Agostino Dodero (28 March 1864 – 14 November 1937) was an Italian entomologist. A major collector of insects, particularly beetles and known for his collections of subterranean species, he is credited with the discovery of the first Protura specimens.

Dodero was born in Genoa where his father was an esteemed shopkeeper. He began collecting beetles at the age of 17 from around his villa La Torre near the waterfront. He collected from further afield as he grew up. Meeting Tomaso Derosas influenced him further as a collector and went on expeditions each summer. A pious man, many of his friends were priests who helped him on his travels. Thus he collected extensively in the region surrounding the Sanctuary of Oropa. Hiring workers to lift stones and dig for subterranean beetles for his collections, he was the first to identify blind ants of the genus Leptanilla in Italy and the first to collect what are now called Proturans. The first Protura specimens were collected by Dodero on 5 June 1907 in the Botanical Garden of the University in Genova. He found more in the Ligurian mountains and unable to identify them, he passed on the specimens to Professor Filippo Silvestri.
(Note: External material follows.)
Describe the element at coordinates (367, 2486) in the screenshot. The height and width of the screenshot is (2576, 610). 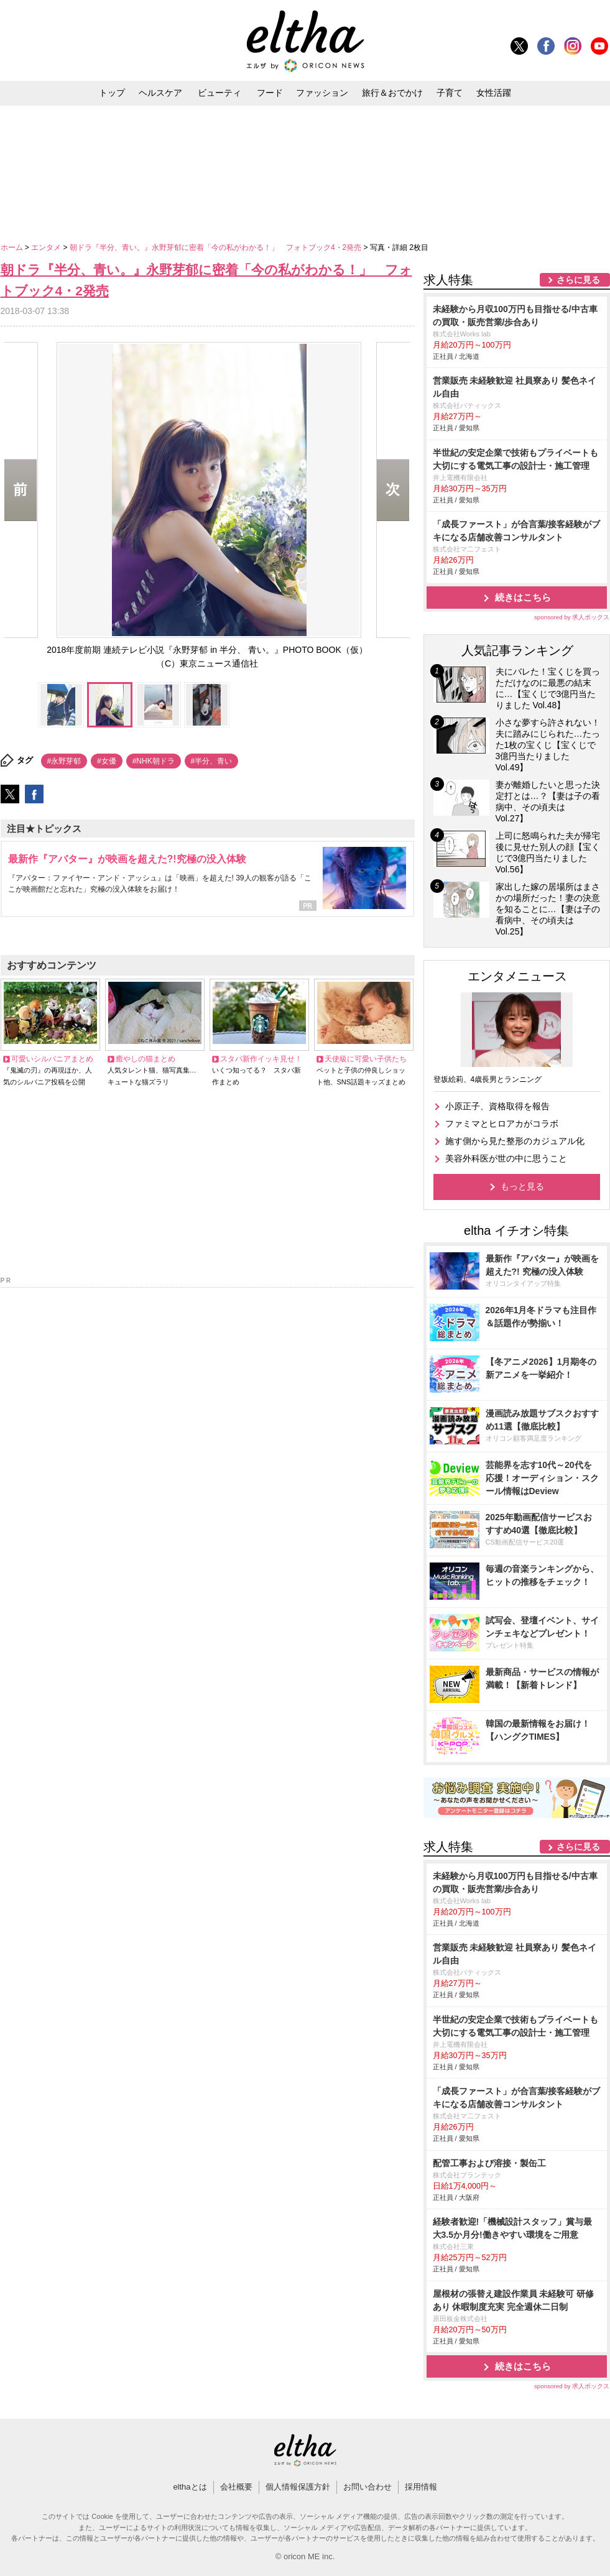 I see `お問い合わせ` at that location.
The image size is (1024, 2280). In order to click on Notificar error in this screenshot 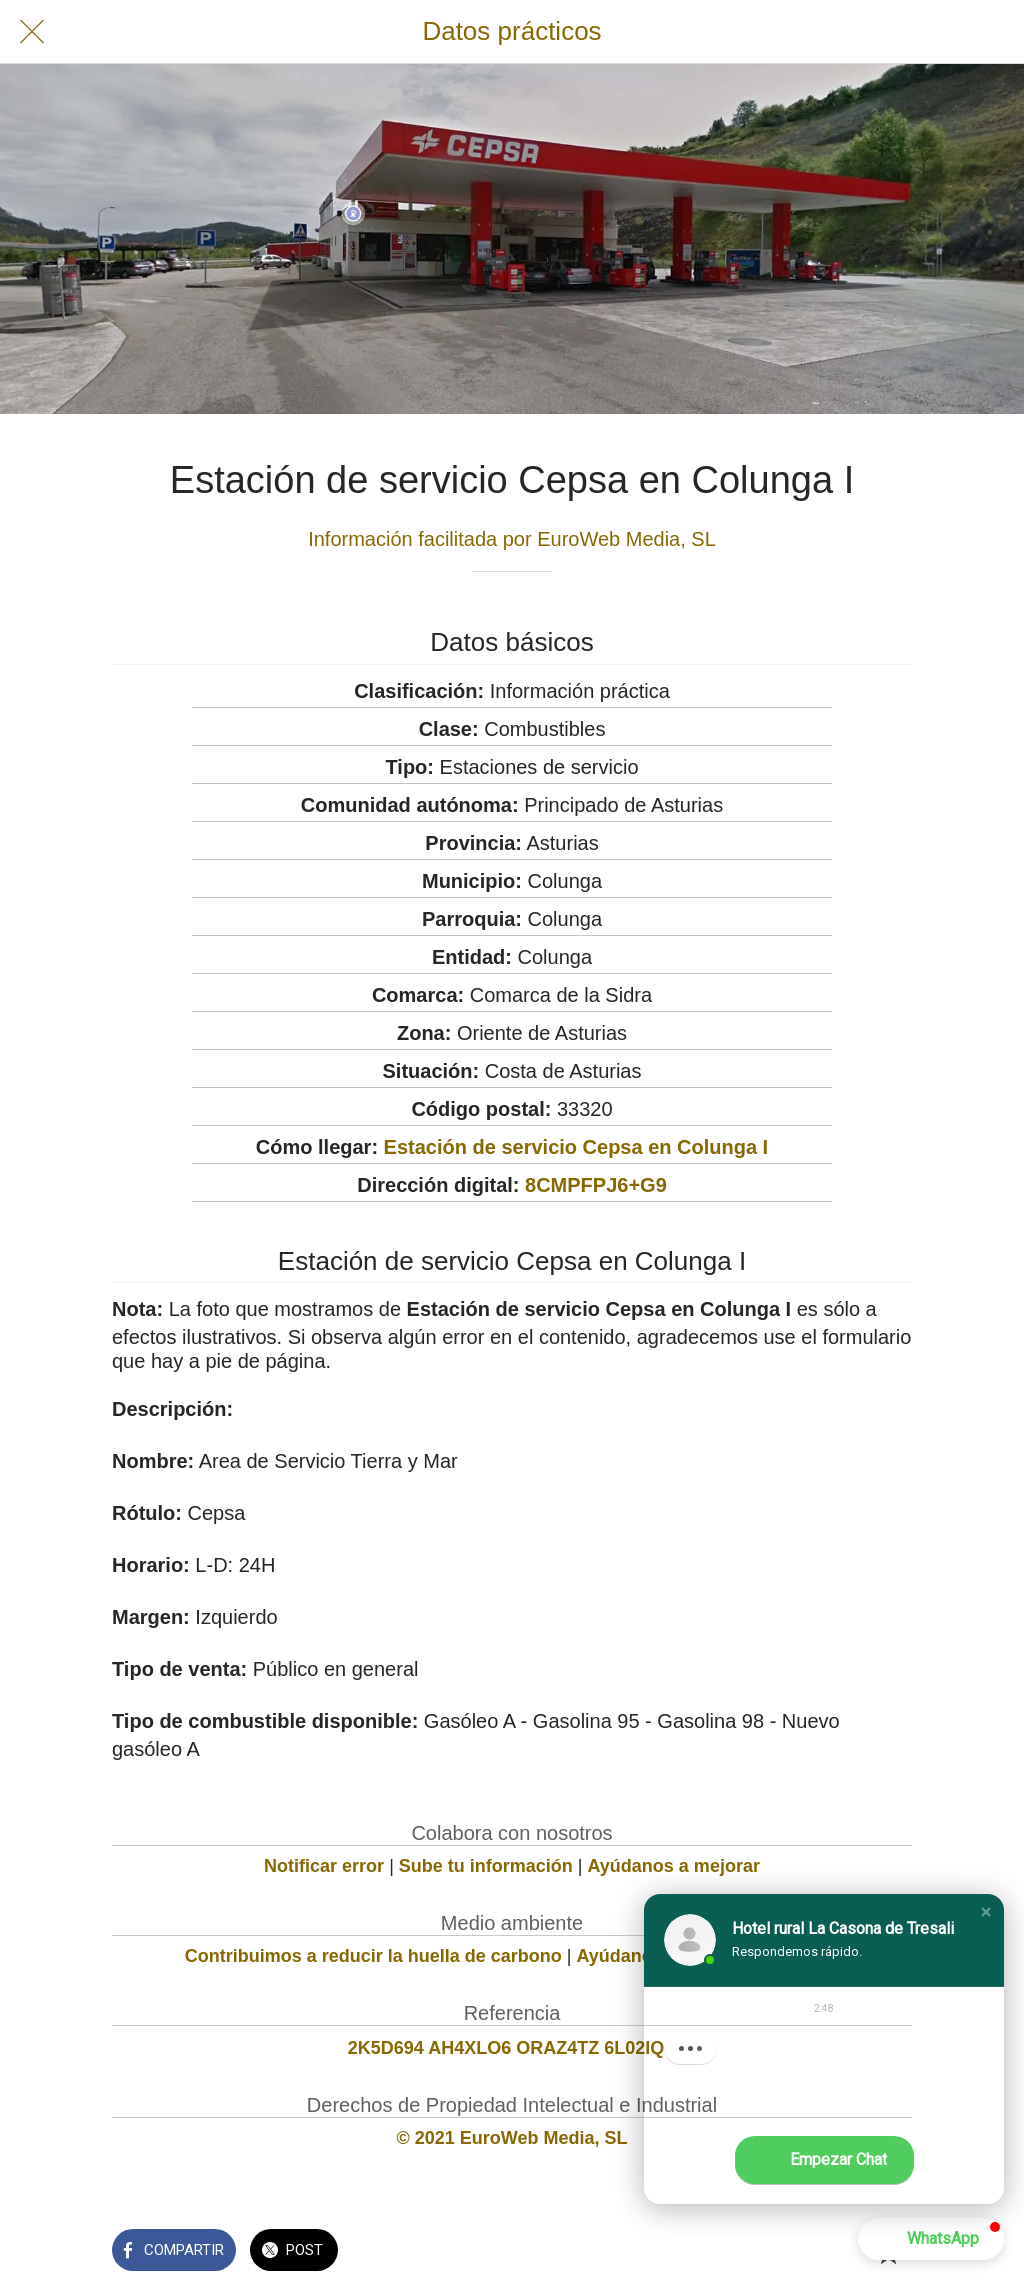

Silvestri called the species Acerentomon doderoi and created the order Protura. The family Doderiidae, the genera Doderia, Doderoella, Doderotrechus and Agostina; and numerous species (with the names doderi, doderona, doderoana and agostini) were named from his collections. He offered to donate his collections to the Genoa Museum in November 1914 on the condition that a curator of his choice would be appointed to take care of his collection. This was not accepted and he finally bequeathed his collections to a company. He was a smoker of cigars and many of his specimens were stored in Minghetti cigar boxes. He died from lung cancer. His wife Adele died on 12 June 1952 and was buried alongside him at the Monumental Cemetery of Staglieno.

== Publications ==
Dodero's major publications include:
- Dodero, A. 1900: Materiali per lo studio dei Coleotteri italiani con descrizioni di nuove specie. Annali del Museo civico di storia naturale di Genova 40 [=(2)20]: 400–419.
- Dodero, A. 1908. Contribuzione allo studio del genere Leptotyphlus Fauvel. Annali del Museo civico di storia naturale di Genova (3)3: 631–640.